Due to the use of either the **Nelder-Mead** or **BFGS** optimization
algorithm, some time series will throw errors when fitted using the
other **R** packages tailored for the extreme value analysis. When
fitting 100 stations at once you can expect at least one of them to
break your code.

In order to allow a massive parallel application of the extreme value
analysis, the **climex** package features a more robust error
handling. In addition, the improved fitting routine mentioned above
is able to handle initial parameter combinations far more distant
from the global optimum than feasible under any unconstrained routine.

## Focused on handling time series

The fundamental object class handled in the **climex** package is the
time series class **xts** or lists of class xts objects. This allows
the user to harness all the additional functions tailored for the
analysis of time series, e.g. those of the **lubridate** package. It
also includes a couple of convenience functions often used within the
extreme value analysis, like blocking, application of a threshold,
declustering, deseasonalization etc.

To build a decent foundation of climatological data your analysis can
rely on, I wrote the package
dwd2r, which downloads
large amounts of data from the FTP server of the German weather service
(DWD) and converts them into a format usable within **R**. For more
details see the corresponding post.

# Shiny-based web application

Since it’s quite cumbersome to handle dozens, not to mention many hundreds of time series, I also wrote a Shiny-based web application in the package climexUI to perform the EVA on the individual series.

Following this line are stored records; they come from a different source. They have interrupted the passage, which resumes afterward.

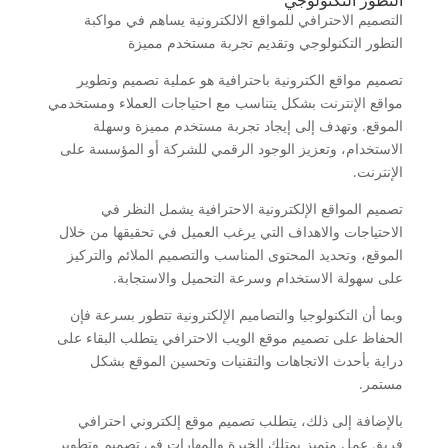
التطور التكنولوجي
التصميم الاحترافي للمواقع الالكترونية يساهم في مواكبة
التطور التكنولوجي وتقديم تجربة مستخدم مميزة
تصميم مواقع الكترونية باحترافية هو عملية تصميم وتطوير
مواقع الإنترنت بشكل يتناسب مع احتياجات العملاء ومستخدمي
الموقع. وتهدف إلى إيجاد تجربة مستخدم مميزة وسهلة
الاستخدام، وتعزيز الوجود الرقمي للشركة أو المؤسسة على
الإنترنت.
تصميم المواقع الإلكترونية الاحترافية يشمل النظر في
الاحتياجات والاهداف التي يرغب العميل في تحقيقها من خلال
الموقع، وتحديد المحتوى المناسب والتصميم الملائم والتركيز
على سهولة الاستخدام وسرعة التحميل والاستجابة.
وبما أن التكنولوجيا والتصاميم الإلكترونية تتطور بسرعة فإن
الحفاظ على تصميم موقع الويب الاحترافي يتطلب البقاء على
دراية بأحدث الاتجاهات والتقنيات وتحسين الموقع بشكل
مستمر.
بالإضافة إلى ذلك، يتطلب تصميم موقع إلكتروني احترافي
فريق عمل متميز يمتلك الخبرة والمهارات في تصميم وتطوير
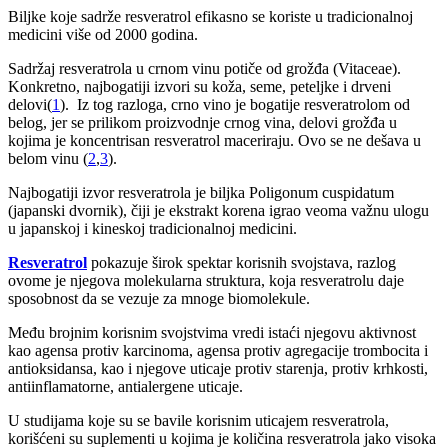
Biljke koje sadrže resveratrol efikasno se koriste u tradicionalnoj
medicini više od 2000 godina.
Sadržaj resveratrola u crnom vinu potiče od grožđa (Vitaceae).
Konkretno, najbogatiji izvori su koža, seme, peteljke i drveni
delovi(
1
). Iz tog razloga, crno vino je bogatije resveratrolom od
belog, jer se prilikom proizvodnje crnog vina, delovi grožđa u
kojima je koncentrisan resveratrol maceriraju. Ovo se ne dešava u
belom vinu (
2
,
3
).
Najbogatiji izvor resveratrola je biljka Poligonum cuspidatum
(japanski dvornik), čiji je ekstrakt korena igrao veoma važnu ulogu
u japanskoj i kineskoj tradicionalnoj medicini.
Resveratrol
pokazuje širok spektar korisnih svojstava, razlog
ovome je njegova molekularna struktura, koja resveratrolu daje
sposobnost da se vezuje za mnoge biomolekule.
Među brojnim korisnim svojstvima vredi istaći njegovu aktivnost
kao agensa protiv karcinoma, agensa protiv agregacije trombocita i
antioksidansa, kao i njegove uticaje protiv starenja, protiv krhkosti,
antiinflamatorne, antialergene uticaje.
U studijama koje su se bavile korisnim uticajem resveratrola,
korišćeni su suplementi u kojima je količina resveratrola jako visoka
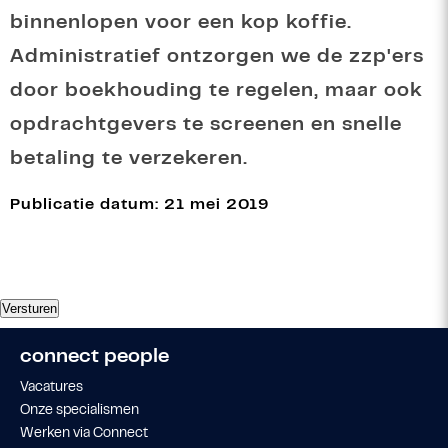
binnenlopen voor een kop koffie.
Administratief ontzorgen we de zzp'ers
door boekhouding te regelen, maar ook
opdrachtgevers te screenen en snelle
betaling te verzekeren.
Publicatie datum: 21 mei 2019
connect people
Vacatures
Onze specialismen
Werken via Connect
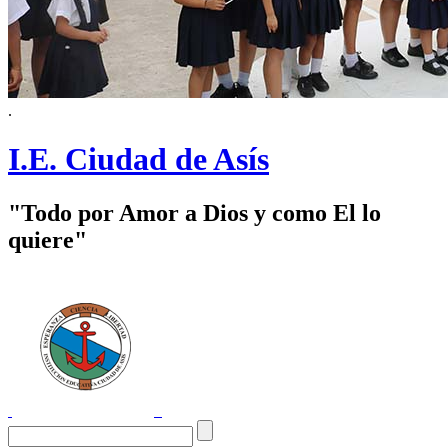
.
I.E. Ciudad de Asís
"Todo por Amor a Dios y como El lo
quiere"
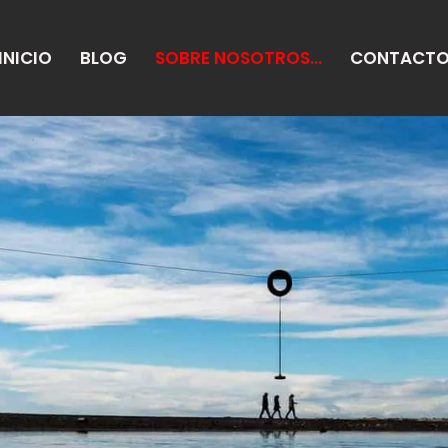
INICIO
BLOG
SOBRE NOSOTROS…
CONTACT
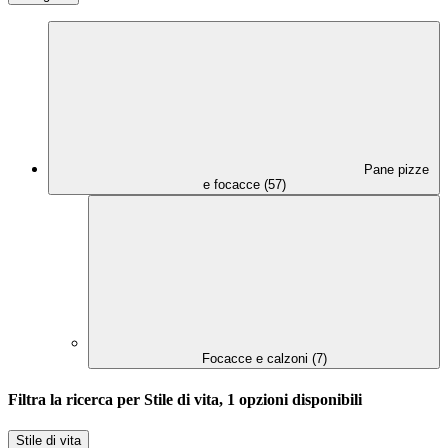
Pane pizze
e focacce (57)
Focacce e calzoni (7)
Filtra la ricerca per Stile di vita, 1 opzioni disponibili
Stile di vita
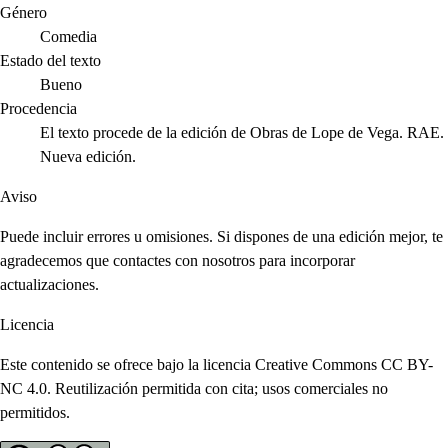
Género
Comedia
Estado del texto
Bueno
Procedencia
El texto procede de la edición de Obras de Lope de Vega. RAE.
Nueva edición.
Aviso
Puede incluir errores u omisiones. Si dispones de una edición mejor, te
agradecemos que contactes con nosotros para incorporar
actualizaciones.
Licencia
Este contenido se ofrece bajo la licencia Creative Commons CC BY-
NC 4.0. Reutilización permitida con cita; usos comerciales no
permitidos.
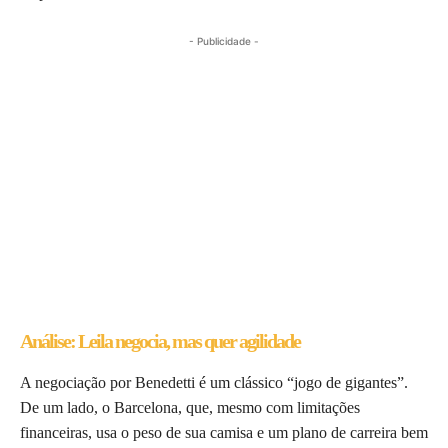
- Publicidade -
Análise: Leila negocia, mas quer agilidade
A negociação por Benedetti é um clássico “jogo de gigantes”.
De um lado, o Barcelona, que, mesmo com limitações
financeiras, usa o peso de sua camisa e um plano de carreira bem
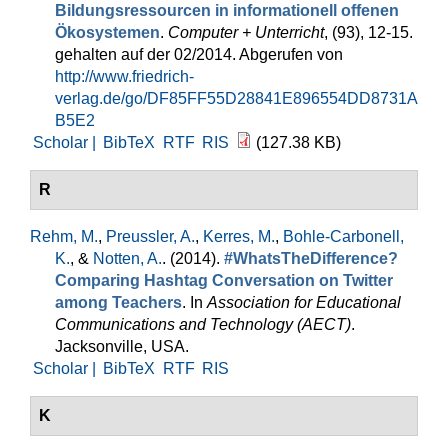
Bildungsressourcen in informationell offenen
Ökosystemen
.
Computer + Unterricht
, (93), 12-15.
gehalten auf der 02/2014. Abgerufen von
http://www.friedrich-
verlag.de/go/DF85FF55D28841E896554DD8731A
B5E2
Scholar |
BibTeX
RTF
RIS
(127.38 KB)
R
Rehm, M.
,
Preussler, A.
,
Kerres, M.
,
Bohle-Carbonell,
K.
, &
Notten, A.
. (2014).
#WhatsTheDifference?
Comparing Hashtag Conversation on Twitter
among Teachers
. In
Association for Educational
Communications and Technology (AECT)
.
Jacksonville, USA.
Scholar |
BibTeX
RTF
RIS
K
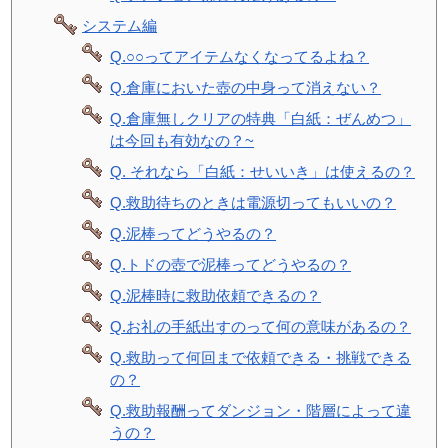
システム編
Q.○○ってアイテムなくなってるよね？
Q.倉庫においた壺の中身って消えない？
Q.倉庫無しクリアの特典「白紙：ぜんめつ」
は今回も有効なの？~
Q. それなら「白紙：せいいき」は使えるの？
Q.救助待ちのときは電源切ってもいいの？
Q.泥棒ってどうやるの？
Q.トドの壺で泥棒ってどうやるの？
Q.泥棒時に救助依頼できるの？
Q.お礼の手紙出すのって何の意味があるの？
Q.救助って何回まで依頼できる・挑戦できる
の？
Q.救助報酬ってダンジョン・階層によって違
うの？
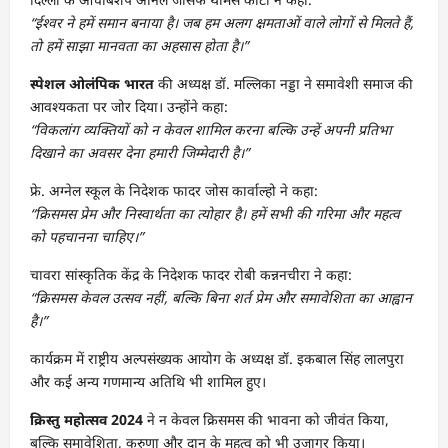
“
ईश्वर ने हमें समान बनाया है। जब हम अलग क्षमताओं वाले लोगों से मिलते हैं
,
तो हमें साझा मानवता का अहसास होता है।”
स्पेशल ओलंपिक भारत
की अध्यक्ष डॉ. मल्लिका नड्डा ने समावेशी समाज की
आवश्यकता पर जोर दिया। उन्होंने कहा:
“
विकलांग व्यक्तियों को न केवल शामिल करना बल्कि उन्हें अपनी प्रतिभा
दिखाने का अवसर देना हमारी जिम्मेदारी है।”
फ्रे. अग्नेल स्कूल के निदेशक फादर जोस कार्वाल्हो ने कहा:
“
क्रिसमस प्रेम और निस्वार्थता का त्योहार है। हमें सभी की गरिमा और महत्व
को पहचानना चाहिए।”
चावरा सांस्कृतिक केंद्र के निदेशक फादर रोबी कन्ननचीरा ने कहा:
“
क्रिसमस केवल उत्सव नहीं
,
बल्कि बिना शर्त प्रेम और समावेशिता का आह्वान
है।”
कार्यक्रम में राष्ट्रीय अल्पसंख्यक आयोग के अध्यक्ष डॉ. इकबाल सिंह लालपुरा
और कई अन्य गणमान्य अतिथि भी शामिल हुए।
क्रिस्तु महोत्सव
2024
ने न केवल क्रिसमस की भावना को जीवंत किया,
बल्कि समावेशिता, करुणा और दान के महत्व को भी उजागर किया।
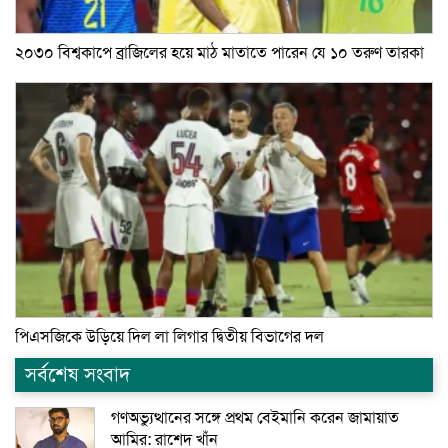
২০৩০ বিশ্বকাপে ব্রাজিলের হয়ে মাঠ মাতাতে পারেন যে ১০ তরুণ তারকা
পিএসজিকে উড়িয়ে দিল লা লিগার দ্বিতীয় বিভাগের দল
সর্বশেষ সংবাদ
গণঅভ্যুত্থানের সঙ্গে প্রথম বেইমানি করেন জামায়াত
আমির: রাশেদ খাঁন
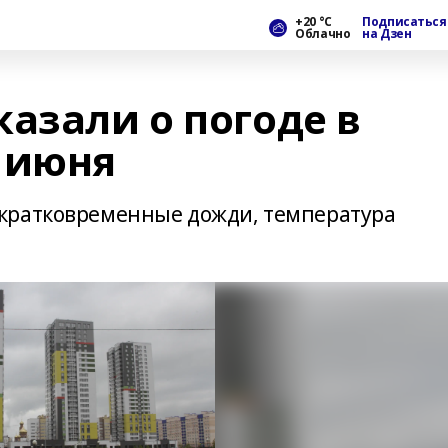
+20 °С
Подписаться
Облачно
на Дзен
азали о погоде в
 июня
кратковременные дожди, температура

It features two different tabs. The first one holds a leaflet map the user can interactively choose the station she want to perform the analysis on from. Also the most important information concerning the chosen series is displayed in a box.

The second tab provides full control over all steps involved in the fitting of the station data via an intuitive GUI in a persistent way (changes will be applied to the analysis of all following time series). You can e.g. pick either the GEV or GP distribution, exclude single points or whole parts of a time series from the analysis, or calculate the return level for the minimum values instead of the maximum ones.

A detailed description of the different features is given in the corresponding vignette.

You are curious and want to try the package or the web application? Using the following link you can test the web application.

# Installation

You clone the repository using your command line,

`git clone https://gitlab.com/theGreatWhiteShark/climex`

open a `R`

shell in the newly created folder,

```
cd climex
R
```

and install the package using the `devtools`

package.

`devtools::install()`

# Usage

You are new to **R**? Then check out the compiled list of
resources from RStudio or
the official
introduction.

A thorough introduction is provided for the general usage of the package and the Shiny-based web application, as mentioned beforehand.

When using this package in your own analysis, keep in mind that its functions expect your time series to be of class xts and not numeric!

### Update 29.11.2018

Rewriting the post to cover the updated **climex version 2.0.0**.